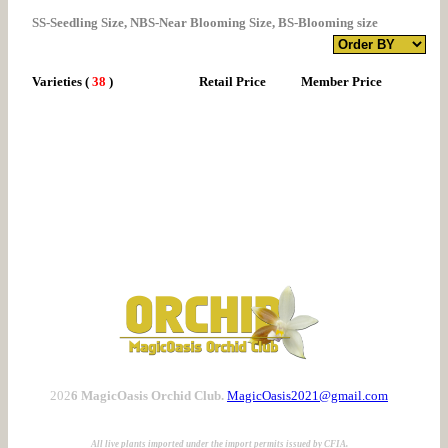
SS-Seedling Size, NBS-Near Blooming Size, BS-Blooming size
Varieties
(
38
)
Retail Price
Member Price
202
6 MagicOasis Orchid Club.
MagicOasis2021@gmail.com
All live plants imported under the import permits issued by CFIA.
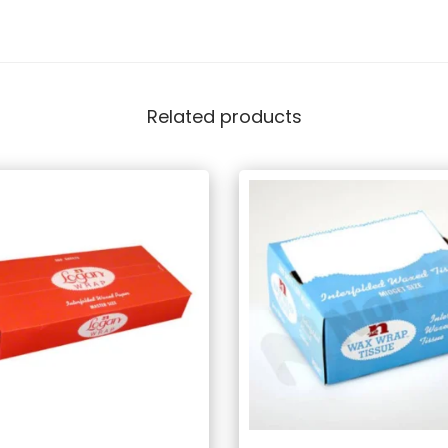
Related products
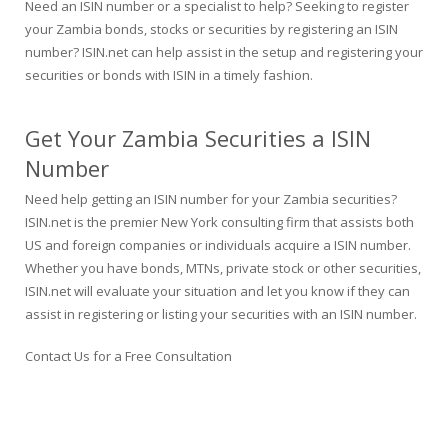
Need an ISIN number or a specialist to help? Seeking to register
your Zambia bonds, stocks or securities by registering an ISIN
number? ISIN.net can help assist in the setup and registering your
securities or bonds with ISIN in a timely fashion.
Get Your Zambia Securities a ISIN
Number
Need help getting an ISIN number for your Zambia securities?
ISIN.net is the premier New York consulting firm that assists both
US and foreign companies or individuals acquire a ISIN number.
Whether you have bonds, MTNs, private stock or other securities,
ISIN.net will evaluate your situation and let you know if they can
assist in registering or listing your securities with an ISIN number.
Contact Us for a Free Consultation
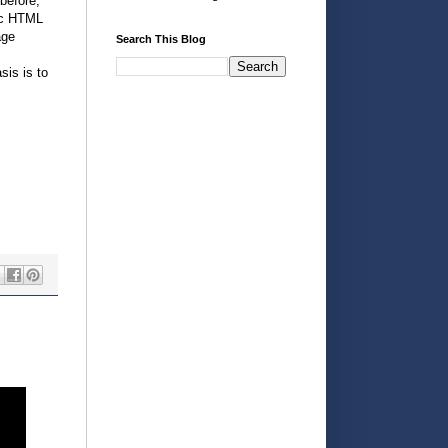
before,
mic HTML
age
Search This Blog
sis is to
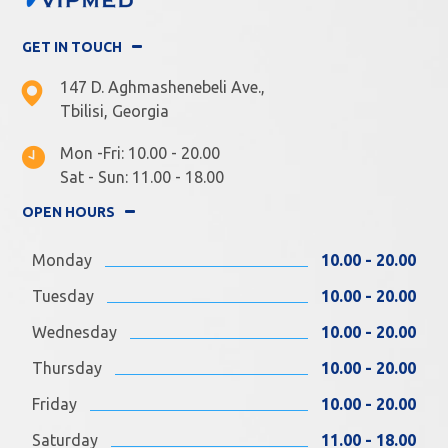
GET IN TOUCH
147 D. Aghmashenebeli Ave.,
Tbilisi, Georgia
Mon -Fri: 10.00 - 20.00
Sat - Sun: 11.00 - 18.00
OPEN HOURS
Monday
10.00 - 20.00
Tuesday
10.00 - 20.00
Wednesday
10.00 - 20.00
Thursday
10.00 - 20.00
Friday
10.00 - 20.00
Saturday
11.00 - 18.00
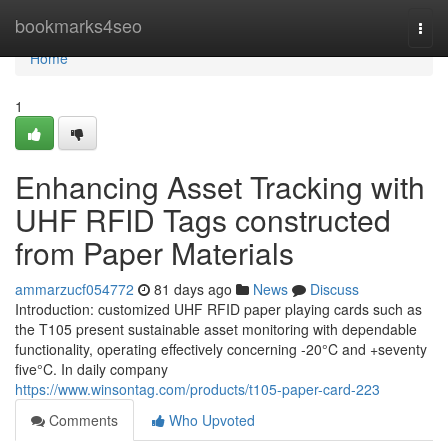
Home
bookmarks4seo
Togg
navi
Home
1
Enhancing Asset Tracking with
UHF RFID Tags constructed
from Paper Materials
ammarzucf054772
81 days ago
News
Discuss
Introduction: customized UHF RFID paper playing cards such as
the T105 present sustainable asset monitoring with dependable
functionality, operating effectively concerning -20°C and +seventy
five°C. In daily company
https://www.winsontag.com/products/t105-paper-card-223
Comments
Who Upvoted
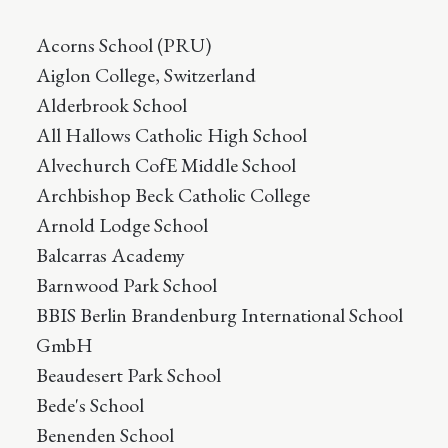
Acorns School (PRU)
Aiglon College, Switzerland
Alderbrook School
All Hallows Catholic High School
Alvechurch CofE Middle School
Archbishop Beck Catholic College
Arnold Lodge School
Balcarras Academy
Barnwood Park School
BBIS Berlin Brandenburg International School
GmbH
Beaudesert Park School
Bede's School
Benenden School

◇ ◇ ◇ ◇

=== What is being asked ===
Return each line from the data where the string "Zambia" can be found.

=== Task solution ===
your Zambia bonds, stocks or securities by registering an ISIN
Get Your Zambia Securities a ISIN
Need help getting an ISIN number for your Zambia securities?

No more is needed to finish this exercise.